§ Task brief
Look through the data below and extract, unchanged, the lines from the one that contains "Mask anything matching" to the one that contains "Find all instances", both included.

Stored items
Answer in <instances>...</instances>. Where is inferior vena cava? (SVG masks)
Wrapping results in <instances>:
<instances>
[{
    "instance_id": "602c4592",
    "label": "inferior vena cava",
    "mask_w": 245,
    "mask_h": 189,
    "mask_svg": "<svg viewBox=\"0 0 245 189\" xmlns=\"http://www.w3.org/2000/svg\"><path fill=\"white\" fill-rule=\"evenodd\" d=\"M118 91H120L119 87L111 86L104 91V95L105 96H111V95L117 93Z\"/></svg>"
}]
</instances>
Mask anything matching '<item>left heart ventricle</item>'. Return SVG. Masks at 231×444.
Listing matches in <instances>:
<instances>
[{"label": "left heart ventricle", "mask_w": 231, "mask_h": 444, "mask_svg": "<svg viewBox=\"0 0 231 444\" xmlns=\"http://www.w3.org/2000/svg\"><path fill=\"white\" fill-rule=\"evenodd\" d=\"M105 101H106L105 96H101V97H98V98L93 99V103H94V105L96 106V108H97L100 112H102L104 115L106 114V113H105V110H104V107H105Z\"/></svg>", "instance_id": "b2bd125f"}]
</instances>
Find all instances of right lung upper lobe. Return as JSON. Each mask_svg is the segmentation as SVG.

...

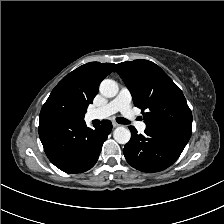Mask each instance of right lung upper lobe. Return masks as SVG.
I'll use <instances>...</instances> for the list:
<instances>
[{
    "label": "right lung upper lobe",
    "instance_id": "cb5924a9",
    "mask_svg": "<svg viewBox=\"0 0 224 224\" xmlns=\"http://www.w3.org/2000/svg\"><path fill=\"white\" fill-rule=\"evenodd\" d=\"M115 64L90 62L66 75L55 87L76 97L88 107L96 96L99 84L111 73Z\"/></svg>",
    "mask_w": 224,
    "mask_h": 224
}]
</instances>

§ Task solution
Mask anything matching '<item>left heart ventricle</item>'. Return SVG. Masks at 231×444.
Listing matches in <instances>:
<instances>
[{"label": "left heart ventricle", "mask_w": 231, "mask_h": 444, "mask_svg": "<svg viewBox=\"0 0 231 444\" xmlns=\"http://www.w3.org/2000/svg\"><path fill=\"white\" fill-rule=\"evenodd\" d=\"M105 101H106L105 96H101V97H98V98L93 99V103H94V105L96 106V108H97L100 112H102L104 115L106 114V113H105V110H104V107H105Z\"/></svg>", "instance_id": "b2bd125f"}]
</instances>
Find all instances of right lung upper lobe. Return as JSON. Each mask_svg is the segmentation as SVG.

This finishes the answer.